So i have a massive headache, i feel my blood flowing and i am ashamed and disgusted by the news in the last week, so i may not be the one who needs to talk but since i wish to be part of the construction of a world safe and equal for every single human being on this planet no matter the whatever (gender, sexuality, race, all that stuff that people can’t seem to understand how it’s a personal choice and shouldn’t affect anyone but the person who chooses to label him/herself with a specific label, sorry for the repetition there, if you don’t like someone make sure it’s because they’re dicks and not because they are slightly different from you) and i care about the entertainment industry, because i want one day to be able to work as a director. I’ll start with saying that i am not in any way an innocent nice little guy who just doesn’t understand how this could happen, i don’t know if i mentioned but i made mistakes in my past, from my 13th to my 16th years old i mistreated women in certain occasions, more specifically i inappropriately touched girls who i thought were okay with that, i was a dumb little asshole and i wish i could beat myself everyday for what i’ve done, and the more the years passed the more i realized how bad those girls must have felt, there were three girls in three occasions, usually i would be kind but stupid, i didn’t understand how the relationship with girls worked and i didn’t have someone to ask to so i would just go for it and they didn’t say anything so i just assumed they were ok with that, and this is what i want to talk about.

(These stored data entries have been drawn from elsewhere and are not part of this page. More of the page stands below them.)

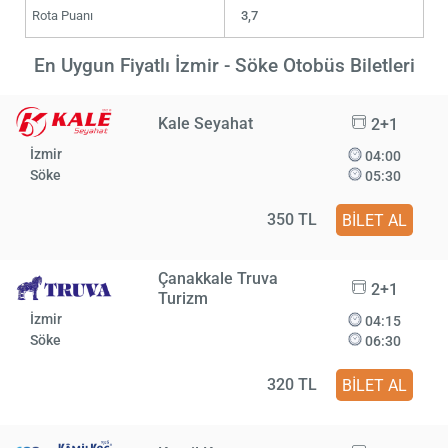
Rota Puanı
3,7
En Uygun Fiyatlı İzmir - Söke Otobüs Biletleri
Kale Seyahat
2+1
İzmir
04:00
Söke
05:30
350 TL
BİLET AL
Çanakkale Truva
2+1
Turizm
İzmir
04:15
Söke
06:30
320 TL
BİLET AL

i’m terrified writing this because i always wanted to be kind and help people, and knowing that i messed up even with that at certain points hurts, i feel guilty and ashamed of what i have done, and even apologizing didn’t change that, i’m scared because this is on the internet and will one day maybe come back to haunt me, but that is the reason why i write it, because i have no intention of hiding my mistakes anymore, and if what i have done will not be something that people who will meet me and read this be able to forgive i will be ok with that.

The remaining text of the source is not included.